:: Brief ::
Reproduce all entries word for word.

:: Data for this exercise ::
..........
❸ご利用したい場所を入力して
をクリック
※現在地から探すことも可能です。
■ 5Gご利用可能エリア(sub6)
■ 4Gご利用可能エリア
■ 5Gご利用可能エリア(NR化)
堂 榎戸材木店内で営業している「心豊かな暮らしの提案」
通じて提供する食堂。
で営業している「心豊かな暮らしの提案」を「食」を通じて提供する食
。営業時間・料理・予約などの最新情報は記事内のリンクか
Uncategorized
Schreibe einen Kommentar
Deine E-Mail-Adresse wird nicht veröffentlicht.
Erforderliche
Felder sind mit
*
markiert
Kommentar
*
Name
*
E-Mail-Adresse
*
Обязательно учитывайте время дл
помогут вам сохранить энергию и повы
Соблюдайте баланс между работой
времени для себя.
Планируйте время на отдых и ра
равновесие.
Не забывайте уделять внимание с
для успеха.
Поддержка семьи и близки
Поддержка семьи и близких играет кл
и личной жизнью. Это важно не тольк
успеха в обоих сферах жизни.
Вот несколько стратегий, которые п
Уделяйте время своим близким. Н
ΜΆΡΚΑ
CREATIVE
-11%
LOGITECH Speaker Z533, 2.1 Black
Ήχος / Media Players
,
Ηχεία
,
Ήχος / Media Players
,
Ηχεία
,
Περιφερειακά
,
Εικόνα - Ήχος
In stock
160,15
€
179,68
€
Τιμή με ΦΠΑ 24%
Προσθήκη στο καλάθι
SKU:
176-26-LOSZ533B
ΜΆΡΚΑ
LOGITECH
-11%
..........
:: The answer ::
❸ご利用したい場所を入力して
をクリック
※現在地から探すことも可能です。
■ 5Gご利用可能エリア(sub6)
■ 4Gご利用可能エリア
■ 5Gご利用可能エリア(NR化)
堂 榎戸材木店内で営業している「心豊かな暮らしの提案」
通じて提供する食堂。
で営業している「心豊かな暮らしの提案」を「食」を通じて提供する食
。営業時間・料理・予約などの最新情報は記事内のリンクか
Uncategorized
Schreibe einen Kommentar
Deine E-Mail-Adresse wird nicht veröffentlicht.
Erforderliche
Felder sind mit
*
markiert
Kommentar
*
Name
*
E-Mail-Adresse
*
Обязательно учитывайте время дл
помогут вам сохранить энергию и повы
Соблюдайте баланс между работой
времени для себя.
Планируйте время на отдых и ра
равновесие.
Не забывайте уделять внимание с
для успеха.
Поддержка семьи и близки
Поддержка семьи и близких играет кл
и личной жизнью. Это важно не тольк
успеха в обоих сферах жизни.
Вот несколько стратегий, которые п
Уделяйте время своим близким. Н
ΜΆΡΚΑ
CREATIVE
-11%
LOGITECH Speaker Z533, 2.1 Black
Ήχος / Media Players
,
Ηχεία
,
Ήχος / Media Players
,
Ηχεία
,
Περιφερειακά
,
Εικόνα - Ήχος
In stock
160,15
€
179,68
€
Τιμή με ΦΠΑ 24%
Προσθήκη στο καλάθι
SKU:
176-26-LOSZ533B
ΜΆΡΚΑ
LOGITECH
-11%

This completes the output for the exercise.